After my last strongman contest I took some time to re-evaluate where I was and try and answer the simple question "what are your goals?" It's the question Dan John hangs his hat on, and, for me, at least it's been one that is difficult to answer.

So I sat around and thought about what my training should focus on, and I did what I do best...  I made a list.

The goals are simple: look better, feel better, move better, be a better husband/father, and correct some weaknesses along the way, and maybe one day I'll come back to strongman and be better than I was before.

Now, I hate articles with titles like "THE 10 COMMANDMENTS OF BEING AWESOME" and "12 THINGS YOU MUST BE DOING OR ELSE YOU ARE A STUPID". So, let's just leave it as 10 points, that are really only applicable to me, but I thought I might share and give you some ideas and maybe you might find something useful.

This is the list posted on the wall of my garage gym. A reminder of the things I forget. I'll go through the points and give a brief explanation.


I. Upper Body Hypertrophy - I have a relatively weak bench press/overhead press, and I believe that my technique on the issues is maxed out. So, in my estimation, the only thing that is going to improve my pressing is to add some meat above the sternum. Hypertrophy is achieved (primarily) through volume, for those that don't know.

II. Lower Body Strength/Power - I am old. I am getting slower. I need to intermingle some of the quick lifts. And get away from the grinding heavy movements. There is a time to grind, but remember, we're trying to feel better too.

III. Technical Quality / Quality over Quantity - No ugly lifts. The training session is over when the bar slows and form is sacrificed.

IV. Mobility / Stretching  between sets - If I'm going to maximize time and efficiency in the gym I'm going to have to use the time between sets and exercises to get this body loosened up.

V. Address Weaknesses - That's what this whole list is about

VI. Bar Speed is a Priority - Taking a page from Fred Hatfield's compensatory acceleration, move the bar fast. It will help keep the bar moving when the weights get heavier.
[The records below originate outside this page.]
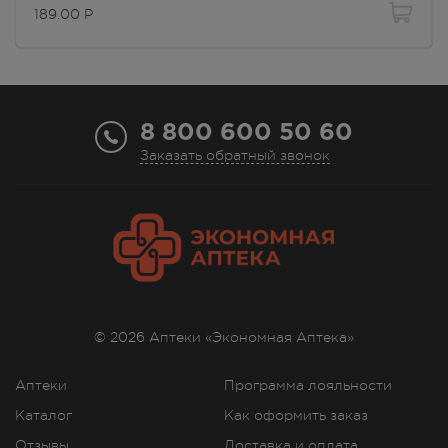
189.00
Р
г. Симферополь, ул. 60 лет
Октября, дом 22
Осталась 1 шт.
Круглосуточно
189.00
Р
8 800 600 50 60
Заказать обратный звонок
г. Симферополь, ул.
Астраханская, 41
В наличии меньше 3 шт.
8:00 — 21:00
189.00
Р
г. Симферополь, ул.
Балаклавская,75а
В наличии меньше 3 шт.
8:00 — 21:00
© 2026 Аптеки «Экономная Аптека»
189.00
Р
Аптеки
Программа лояльности
г. Симферополь, ул. Бела Куна,
д. 9д
Каталог
Как оформить заказ
Осталась 1 шт.
8:00 — 21:00
Отзывы
Доставка и оплата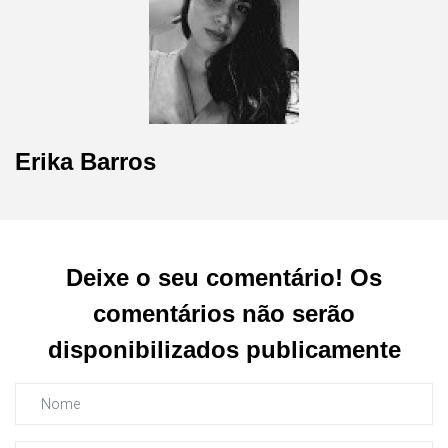
Erika Barros
Deixe o seu comentário! Os
comentários não serão
disponibilizados publicamente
VII. Rowing, Pulling, Upper Back - This goes back to point one. But here I am thinking more about shoulder stability and long term health. Yes, more meat up top too. But strong traps, lats, rhomboids and thoracic extensors keep you young, upright and stable. At least 2 repetitions of pulling/rowing movements for every 1 of pressing is the recommendation of many.

VIII. Sometimes Think Single Limb - If you want me to look like I don't have the strength to stand up out of a chair, make me do lunges. I hate them for a multitude of reasons. Also, Pistol squats were once big back in the day, and now split squats with the rear foot on a bench are the measure of strength in many of the training facilities of professional athletes. They have their place and are another tool in the toolbox. And, like much of this list, we are overlapping with point five.

IX. DO NOT MISS REPS - I do not have the neurological recuperative ability to waste on trying to move a bar that is going no where. It fries me and ensures that I my next effort in the gym will be sub-optimal. So, I'm not doing it. This doesn't mean I don't go heavy, but it does mean that I don't have room to be stupid and that I'll have to put some thought into my weight selection when I do.

X. Address The Midsection - I refuse to use the word "core" Do some situps and side bends. Work on your powerbelly. It often gets neglected and it shouldn't.

Big Hairy Daddy Strength and Conditioning (my garage)

So there is my list. Do I always follow it? No. Now, go make your own list and put it somewhere you'll see it every time you go to the gym, especially if you are prone to forget your own great advice like me.